Katherine floated massive in the room. Mark sat cross-legged beside her on the floor, cradling sparrow and perch. “Fine then,” he said, resting his head. She was already deeping down into the planks and spreading across the room, broadening strong along the wood and becoming the lamps and books, the walls, the door.
On the Teat
I curl under my mother’s breast and bring my lips to her teat. It gives me comfort to do this and has since before my memory.
She carries me in her arms. Her legs and back and arms are solid from years of this action and there is even a place for me, a divot in her arms and stomach, where my body fits like a shell. I suckle while she speaks of how the span of one’s individual memory functions in the same way as a vinyl record, that there is a distinct moment when the needle is placed — by God, she supposes — and the music begins. Assuming all goes well, she says, stroking my hair.
Her own needle was placed forty years ago, at the moment of my conception. I had just begun walking when she first knew my genius. My mind was in a developmental stage akin to a rock rolling down a steep hill, and she was already supplementing my diet with nutrient-rich foods: smoked salmon and handfuls of blueberries, crushed flax. Each morning she gave me a bit of coffee mixed with whole milk. It was all with the idea that she would start the powerful engine early. Breakfast was followed by her special blend of math tutoring and recitation practice, wherein I would recite a poem after each time I had properly summed a fraction. And then our lunch, where she would drink a chilled glass of sugar water and I would lie down and latch easily. Even then I could feel a groove of skin growing in a place under her arm, the fleshy lip hooking over my chest and holding me close. And so the years passed.
I was happy with the life we made, but she decided she wanted to find me a bride. I laughed a little, milk spittling around my mouth, but she didn’t return my laughter. She said there would be a time when we could not enjoy these long afternoons and I would be in the world alone. She said her heart broke to think of me out there, wandering. The milk in my mouth took on the salty tinge of the tears she had absorbed.
I said Think of the myth of the pair becoming a tree, of an old couple looking out the same window while they share a silent song. We have each other.
But not for long, she said.
And so we auditioned prospective girlfriends. They sat on my mother’s couch, either too fat or too thin, too pretty or too grotesque. One was focused on the trajectory of her career, while another was practically bovine in her interest in children. A girl played with her hands in her lap, claiming her girlfriends talked her into the whole thing. It was a disaster.
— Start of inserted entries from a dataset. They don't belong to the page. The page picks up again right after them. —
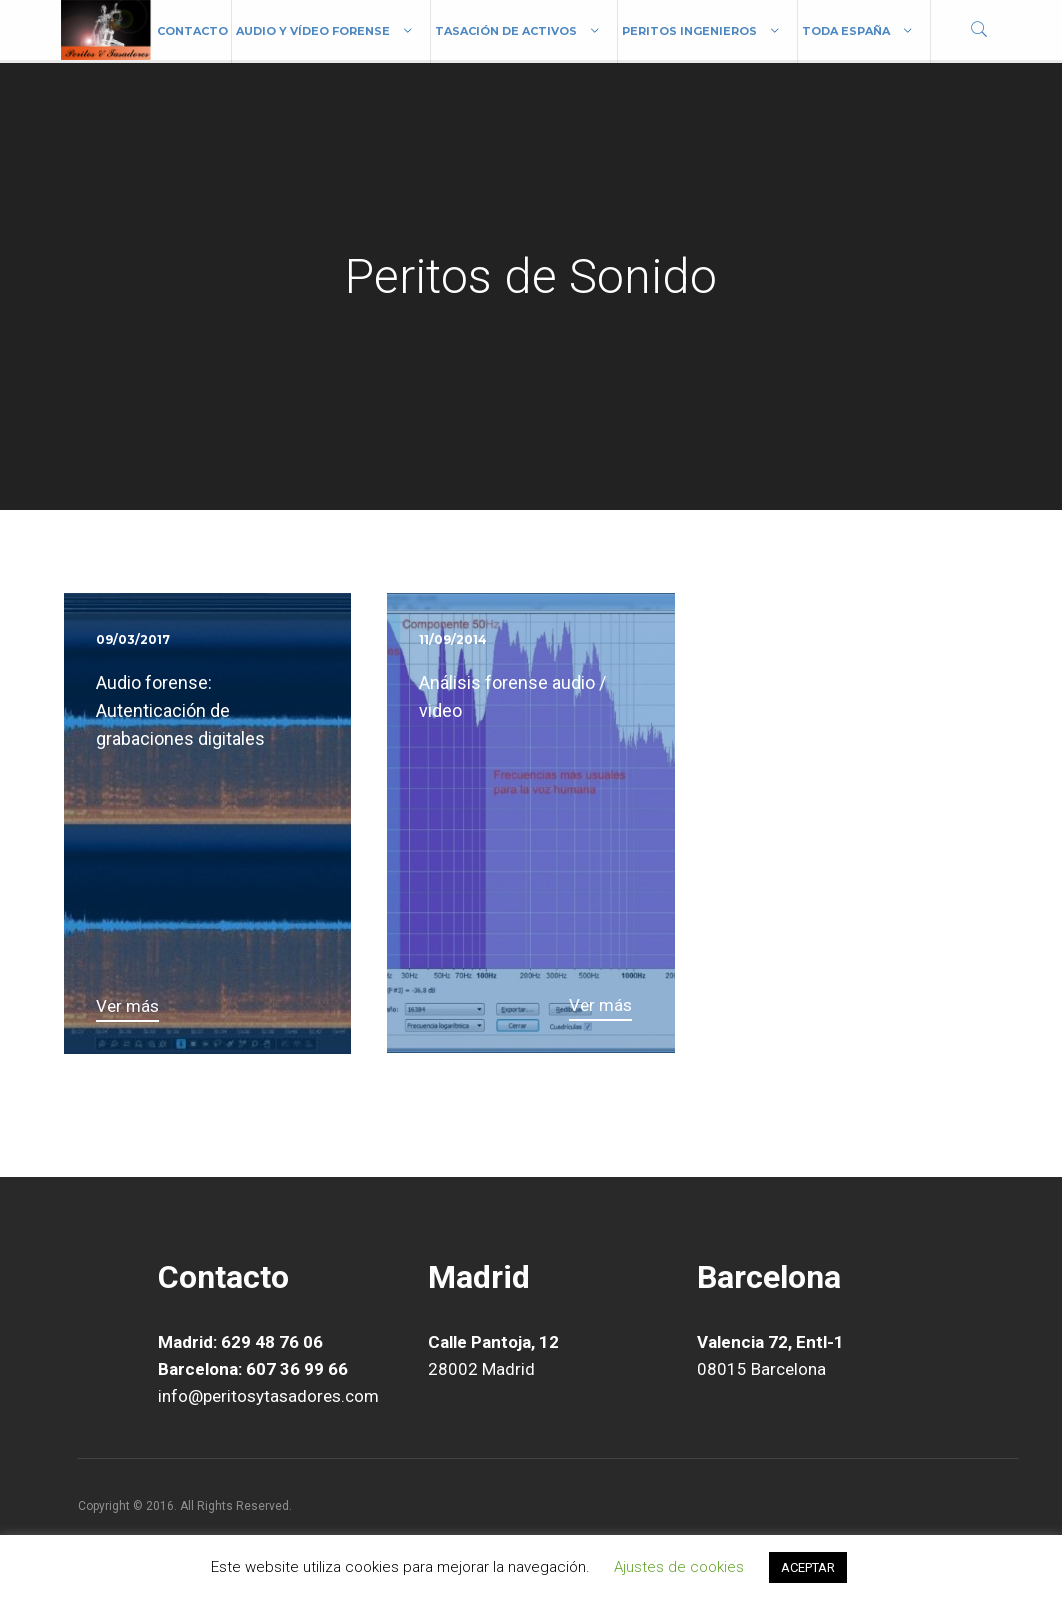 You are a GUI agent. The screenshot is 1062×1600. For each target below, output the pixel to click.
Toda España (846, 31)
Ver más (127, 1006)
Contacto (192, 31)
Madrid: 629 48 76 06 (240, 1342)
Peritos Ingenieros (689, 31)
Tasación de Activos (506, 31)
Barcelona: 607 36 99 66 (253, 1369)
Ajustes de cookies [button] (679, 1567)
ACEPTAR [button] (808, 1567)
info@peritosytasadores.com (268, 1396)
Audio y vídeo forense (313, 31)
Mother had been making notes in a book, but had taken to facing the wall during the interviews and at the latest girl stopped responding entirely. I told them all to clear out when I saw that she had begun to shudder. I stumbled to her feet, pushing my face into her lap, kneading her stomach and breast like a cat.
She clutched the arms of her chair, quaking so violently it seemed as if a spirit was leaving or entering her. These fucking women, she said. I reached for my divot, blindly trying to soothe her. She pushed me away but I pressed on, wrenching free the buttons of her blouse and drawing her breast roughly into my mouth. She screamed at the pressure of my teeth but quickly calmed and fell asleep in my arms. I held her, dipping my head to reach.